Они шли по селу, слушая, как затихает шум и говор позади, возле крепости.
— Дурацкая эта ваша игра, — сказала Наташа.
— Такая уж игра, — сказал Енька. — А хорошо Анисья Викторовна играет на баяне.
— У нее друга вчера в Севастополе убили, — сказала Наташа.
— Как вчера? — удивился Енька.
— Письмо вчера получила. Ей одна санитарка оттуда написала. Сама, пишет, видела. Корабль евонный возле самого города немцы разбомбили.
— Бомбардировщиками, значит, — сказал Енька.
— Наверное. Прямо, говорит, корабль сгорел и перевернулся. А друг-то ее, видно, выплыть хотел. Моряк он. Так и прибило потом под вечер к берегу с головой с пробитой. Хороший такой человек был. Анисья Викторовна даже за него жениться хотела.
— Ну и женились бы, пока войны не было.
— Ага, — сказала Наташа, — да видишь, война началась, ее и эвакуировали оттуда.
В деревне уже горело в окнах, пахло низким печным дымом, и под крышами мутно посвечивали затвердевшие к ночи сосульки. В избе Калины горел свет. Видна была горница, обвешанная серебряными и золотыми кошками, ковер над кроватью.
И казалась горница уютной, теплой, так что Еньке даже захотелось спать.
— Вот Калина здорово живет, — сказала Наташа.
— Чего это?
— Как чего? Красиво у нее в избе, картинок всяких много, занавески тюлевые… и сама такая вся…
— В карты играет. Сама с собой, что ли? — сказал Енька.
Видно было, что Калина сидит за столом и сдает карты.
— Скучно ведь одной, заиграешь, — сказала Наташа.
За дальним краем стола сидел мужчина и держал перед собой карты и разглядывал их.
— Ведь это же дядя Саша, — сказал Енька.
— Он, — согласилась Наташа.
— В картишки поигрывает, — усмехнулся Енька.
— А чего, все веселей вдвоем, — сказала Наташа.
Калина встала, прошла на кухню.

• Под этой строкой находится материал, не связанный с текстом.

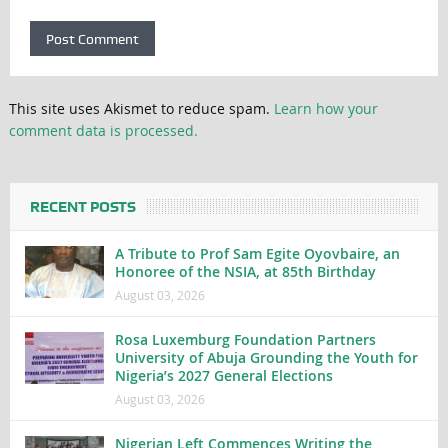
This site uses Akismet to reduce spam.
Learn how your
comment data is processed.
RECENT POSTS
A Tribute to Prof Sam Egite Oyovbaire, an
Honoree of the NSIA, at 85th Birthday
August 03, 2026
Rosa Luxemburg Foundation Partners
University of Abuja Grounding the Youth for
Nigeria’s 2027 General Elections
August 03, 2026
Nigerian Left Commences Writing the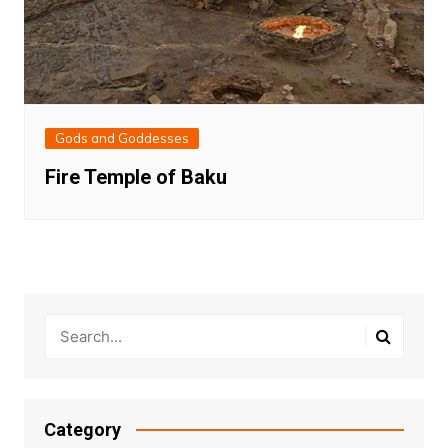
Gods and Goddesses
Fire Temple of Baku
Category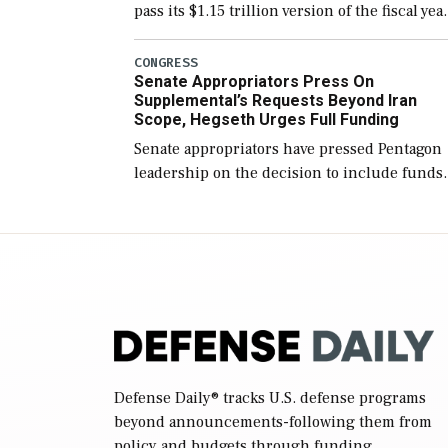
pass its $1.15 trillion version of the fiscal yea
2027 National Defense Authorization Act
(NDAA) and a blueprint for a third
CONGRESS
Senate Appropriators Press On
reconciliation bill […]
Supplemental’s Requests Beyond Iran
Scope, Hegseth Urges Full Funding
Senate appropriators have pressed Pentagon
leadership on the decision to include funds
in the Iran war supplemental request for ite
beyond the current military operation, while
Defense Secretary Pete Hegseth […]
Defense Daily
® tracks U.S. defense programs
beyond announcements-following them from
policy and budgets through funding,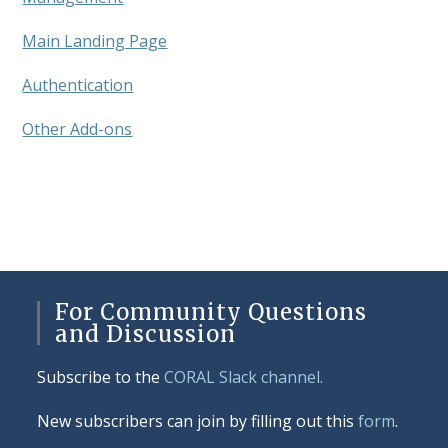
Main Landing Page
Authentication
Other Add-ons
For Community Questions
and Discussion
Subscribe to the
CORAL Slack channel.
New subscribers can join by filling out this
form
.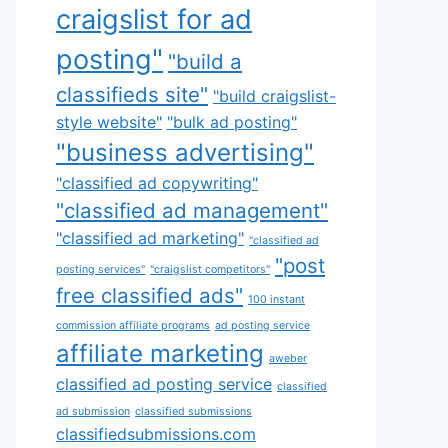
craigslist for ad
posting"
"build a
classifieds site"
"build craigslist-
style website"
"bulk ad posting"
"business advertising"
"classified ad copywriting"
"classified ad management"
"classified ad marketing"
"classified ad
"post
posting services"
"craigslist competitors"
free classified ads"
100 instant
commission affiliate programs
ad posting service
affiliate marketing
aweber
classified ad posting service
classified
ad submission
classified submissions
classifiedsubmissions.com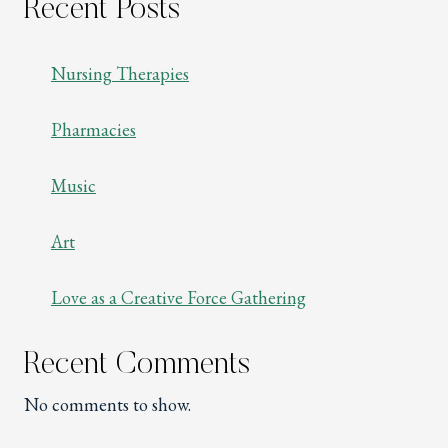
Recent Posts
Nursing Therapies
Pharmacies
Music
Art
Love as a Creative Force Gathering
Recent Comments
No comments to show.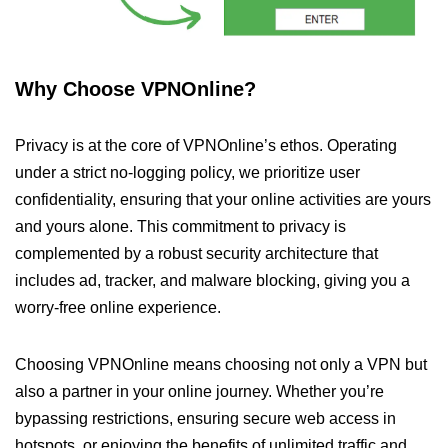
Why Choose VPNOnline?
Privacy is at the core of VPNOnline’s ethos. Operating
under a strict no-logging policy, we prioritize user
confidentiality, ensuring that your online activities are yours
and yours alone. This commitment to privacy is
complemented by a robust security architecture that
includes ad, tracker, and malware blocking, giving you a
worry-free online experience.
Choosing VPNOnline means choosing not only a VPN but
also a partner in your online journey. Whether you’re
bypassing restrictions, ensuring secure web access in
hotspots, or enjoying the benefits of unlimited traffic and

Она вернулась оттуда с большим блюдом. Калина поставила блюдо на стол и задернула занавески.
Мать колола во дворе дрова. Она была в полушубке, в валенках и без платка. Она заносила колун над головой и всем телом сильно била в чурбан. При этом она шумно выдыхала, и выдох напоминал кашель.
— На-ка, Ень, поколи, — сказала Мария, забирая у Еньки книжки. — Устала чего-то, да и делать ничего не хочется.
— Давай, — сказал Енька. — Опять, что ли, заболела?